A Federação das Indústrias do Estado de São Paulo elaborou um estudo em que mostra que, com a adoção da nova modalidade de juros, os financiamentos com recursos do BNDES ficarão mais caros a ponto de fazer cair em 0,5 ponto do PIB o investimento médio anual das empresas no país.
Outra crítica era a lentidão na liberação dos empréstimos. Um levantamento feito pelo próprio BNDES mostra que, nas operações não automáticas (o que exclui as feitas por agentes financeiros e de até 20 milhões de reais), o prazo médio de liberação é de 315 dias, podendo chegar a 2.518 dias. A meta do BNDES sob a gestão de Maria Silvia era já neste ano fechar pelo menos metade das liberações em até 180 dias, aprimorando os processos.

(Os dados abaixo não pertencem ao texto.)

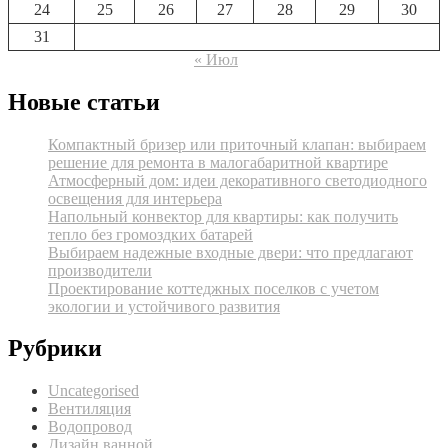
24
25
26
27
28
29
30
31
« Июл
Новые статьи
Компактный бризер или приточный клапан: выбираем
решение для ремонта в малогабаритной квартире
Атмосферный дом: идеи декоративного светодиодного
освещения для интерьера
Напольный конвектор для квартиры: как получить
тепло без громоздких батарей
Выбираем надежные входные двери: что предлагают
производители
Проектирование коттеджных поселков с учетом
экологии и устойчивого развития
Рубрики
Uncategorised
Вентиляция
Водопровод
Дизайн ванной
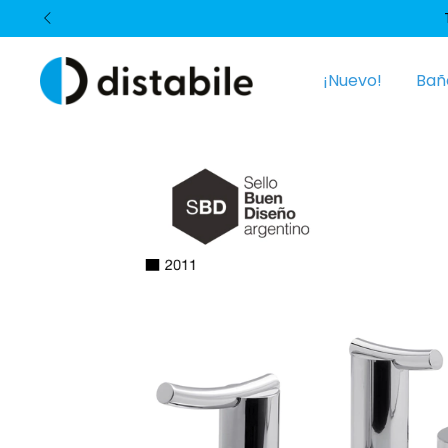
¡Nuevo!
Bañ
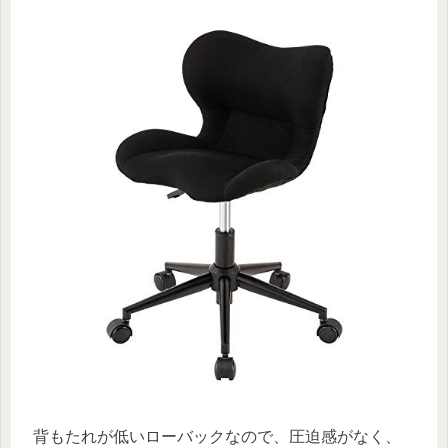
背もたれが低いローバックなので、圧迫感がなく、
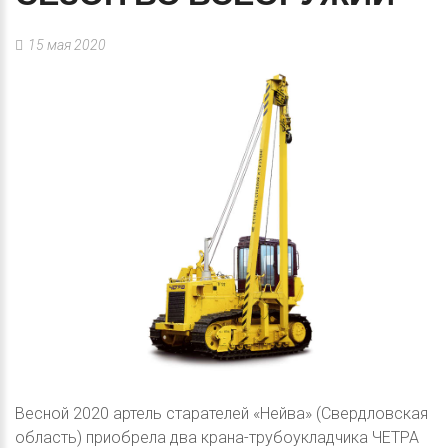
15 мая 2020
Весной 2020 артель старателей «Нейва» (Свердловская
область) приобрела два крана-трубоукладчика ЧЕТРА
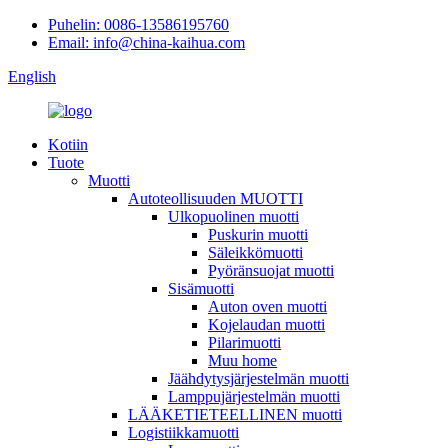
Puhelin: 0086-13586195760
Email: info@china-kaihua.com
English
Kotiin
Tuote
Muotti
Autoteollisuuden MUOTTI
Ulkopuolinen muotti
Puskurin muotti
Säleikkömuotti
Pyöränsuojat muotti
Sisämuotti
Auton oven muotti
Kojelaudan muotti
Pilarimuotti
Muu home
Jäähdytysjärjestelmän muotti
Lamppujärjestelmän muotti
LÄÄKETIETEELLINEN muotti
Logistiikkamuotti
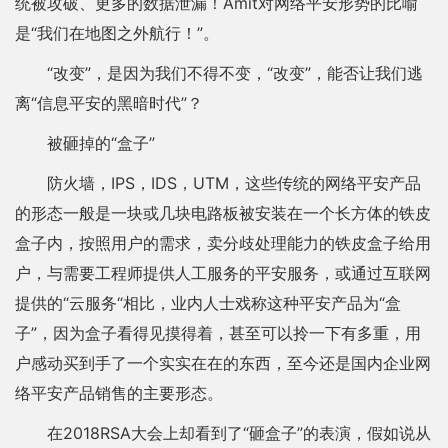
统被攻破、更多的数据泄漏！Amit对网络平安形势的比喻
是“我们在地图之外航行！”。
“改变”，是因为我们不得不变，“改变”，能否让我们逃
离“信息平安的黑暗时代”？
被砸掉的“盒子”
防火墙，IPS，IDS，UTM，这些传统的网络平安产品
的形态一般是一块或几块电路板被安装在一个长方体的铁皮
盒子内，按照用户的需求，卖分歧处理能力的铁皮盒子给用
户，与需要工程师提供人工服务的平安服务，或通过互联网
提供的“云服务“相比，业内人士戏称这种平安产品为“盒
子”，因为盒子看得见摸得着，甚至可以拎一下有多重，用
户感动买到手了一个实实在在的东西，至今还是国内企业网
络平安产品销售的主要形态。
在2018RSA大会上却看到了“砸盒子”的表演，假如说从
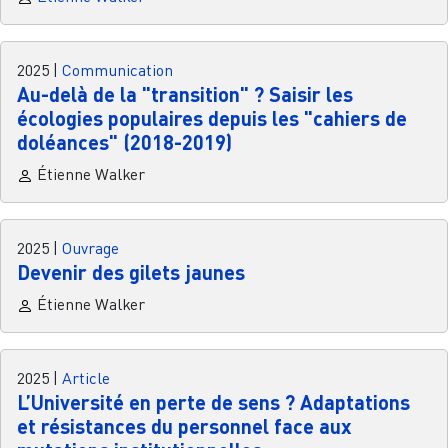
2025
|
Communication
Au-delà de la "transition" ? Saisir les
écologies populaires depuis les "cahiers de
doléances" (2018-2019)
Étienne Walker
2025
|
Ouvrage
Devenir des gilets jaunes
Étienne Walker
2025
|
Article
L’Université en perte de sens ? Adaptations
et résistances du personnel face aux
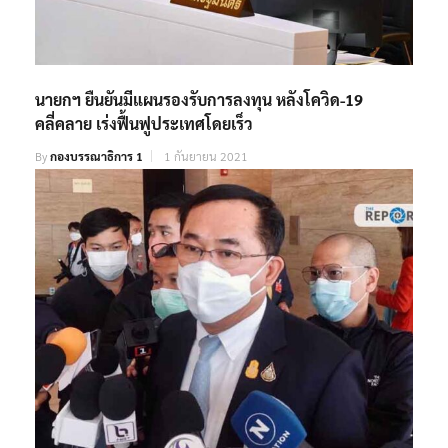
นายกฯ ยืนยันมีแผนรองรับการลงทุน หลังโควิด-19
คลี่คลาย เร่งฟื้นฟูประเทศโดยเร็ว
By
กองบรรณาธิการ 1
1 กันยายน 2021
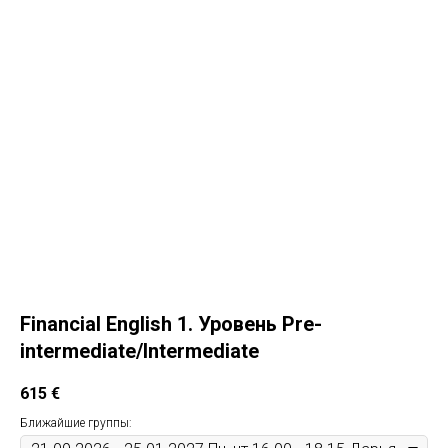
Financial English 1. Уровень Pre-
intermediate/Intermediate
615
€
Ближайшие группы:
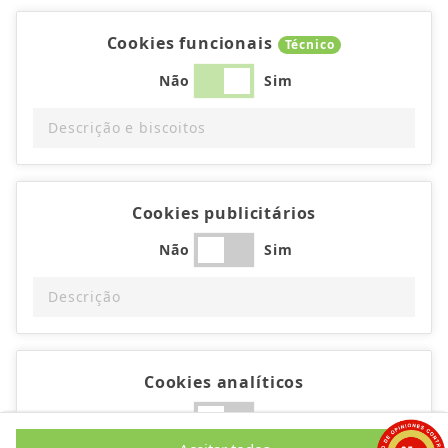
Cookies funcionais
Técnico
Não
Sim
Descrição e biscoitos
Cookies publicitários
Não
Sim
Descrição
Cookies analíticos
Não
Sim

Com a saída da executiva, Ricardo Ramos, diretor das áreas de administração e recursos humanos, assumiu o comando do banco. Ele é funcionário da instituição desde 1993. Executivos acham pouco provável que, em meio ao caos político, o governo nomeie outra pessoa para comandar o banco. A expectativa é de que os planos sigam o roteiro já estabelecido por ela. “O que ela vinha fazendo no banco é muito positivo, espero que quem fique no lugar dela continua a agenda de mudanças”, diz a economista e advogada Elena Landau, que foi diretora do BNDES no governo Fernando Henrique.
A saída de Maria Silvia deve provocar novas instabilidades na economia e na política, mas tem sido bem recebida por empresários. A Associação Brasileira de Máquinas e Equipamentos, Abima, por exemplo, divulgou nota afirmando que considera excelente a nomeação do diretor Ricardo Ramos, pertencente ao quadro de carreira do Banco Nacional de Desenvolvimento Econômico e Social para assumir interinamente a presidência do BNDES. Ele é profundo conhecedor do Banco e da indústria brasileira”. Maria Silvia, como reforça a nota, perdeu a queda de braço.